Discrete-time stage-structured Leslie matrix model with monthly time-step. State vector $\mathbf{n}(t) = (n_{\text{egg}}, n_{I}, n_{II}, n_{III}, n_{IV}, n_{\text{adult}})^\top$. Transition matrix $A(t)$ varies by month (eggs hatch in spring, adults appear midsummer, lay eggs in fall, die by winter). Reproduction: $n_{\text{egg}}(t+1) \mathrel{+}= R \cdot n_{\text{adult}}(t)$ in October.

Spatial model

Reaction–diffusion PDE for adult-density $u(x, y, t)$:

$\dfrac{\partial u}{\partial t} = D_{\text{nat}}\nabla^2 u + g(u) - m(x, y, t) \cdot u + S_{\text{human}}(x, y, t)$

$D_{\text{nat}}$ captures natural dispersal; $g(u)$ is reproductive growth; $m$ is mortality (modified by interventions); $S_{\text{human}}$ is human-mediated stochastic introductions (model as Poisson events at hot spots like trucking corridors).

Solve on a 100×100 grid with finite differences and explicit Euler steps.

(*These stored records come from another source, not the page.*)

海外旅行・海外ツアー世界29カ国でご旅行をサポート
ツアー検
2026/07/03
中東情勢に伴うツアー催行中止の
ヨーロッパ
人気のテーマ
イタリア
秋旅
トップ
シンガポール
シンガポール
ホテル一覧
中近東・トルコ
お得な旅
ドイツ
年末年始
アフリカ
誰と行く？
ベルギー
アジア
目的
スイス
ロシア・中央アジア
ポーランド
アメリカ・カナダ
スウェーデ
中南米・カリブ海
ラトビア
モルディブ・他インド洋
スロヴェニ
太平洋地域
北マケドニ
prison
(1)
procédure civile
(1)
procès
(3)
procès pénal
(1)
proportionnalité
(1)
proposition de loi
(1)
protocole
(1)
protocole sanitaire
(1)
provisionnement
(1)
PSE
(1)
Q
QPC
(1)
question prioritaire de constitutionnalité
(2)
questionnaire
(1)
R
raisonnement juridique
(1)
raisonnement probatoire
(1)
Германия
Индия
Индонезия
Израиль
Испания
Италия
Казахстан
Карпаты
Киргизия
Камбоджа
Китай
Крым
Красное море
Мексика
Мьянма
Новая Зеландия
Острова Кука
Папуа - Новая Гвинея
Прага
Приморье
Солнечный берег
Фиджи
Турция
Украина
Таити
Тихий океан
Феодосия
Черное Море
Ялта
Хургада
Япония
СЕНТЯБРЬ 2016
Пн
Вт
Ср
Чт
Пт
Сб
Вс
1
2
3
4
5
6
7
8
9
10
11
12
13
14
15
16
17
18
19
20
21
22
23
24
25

Interventions as model modifiers

InterventionEffect in the modelCost
Host removalReduces $g(u)$ by 30–50% in treated cells (tree-of-heaven is preferred host)~$300/tree × 5,000 trees = $1.5M
InsecticideAdds mortality term $m$ during weeks 24–32~$0.6/m² × 10% area = $600k
QuarantineReduces $S_{\text{human}}$ flux by 60–80% across the boundary$0.5M / station × 4 stations = $2M

Cost-effective combination

Formulate as a knapsack with $5M budget. Plausible result: a mix of host removal (~$1.5M) plus 2 quarantine stations on the main corridors (~$1M) plus targeted insecticide in highest-density cells (~$1M) leaves $1.5M for surveillance. Total: ~70–80% population reduction at 3 years vs. the no-action baseline.

Sensitivity

The dominant unknowns are (a) the reproductive rate $R$ and (b) the dispersal coefficient $D_{\text{nat}}$. Vary each by ±40% and re-rank intervention bundles. The recommendation is typically robust to $R$ uncertainty but sensitive to $D_{\text{nat}}$ — if dispersal is much wider than expected, quarantine becomes much less effective and tree removal becomes the dominant lever.

Self-grading focus

  • Did you actually model life stages, not just total population?
  • Is your spatial model on an actual map / grid, or just a vague "spreads"?
  • Did you tie each intervention to a specific term in the model?
  • Is the budget allocation a real optimization, or just a guess?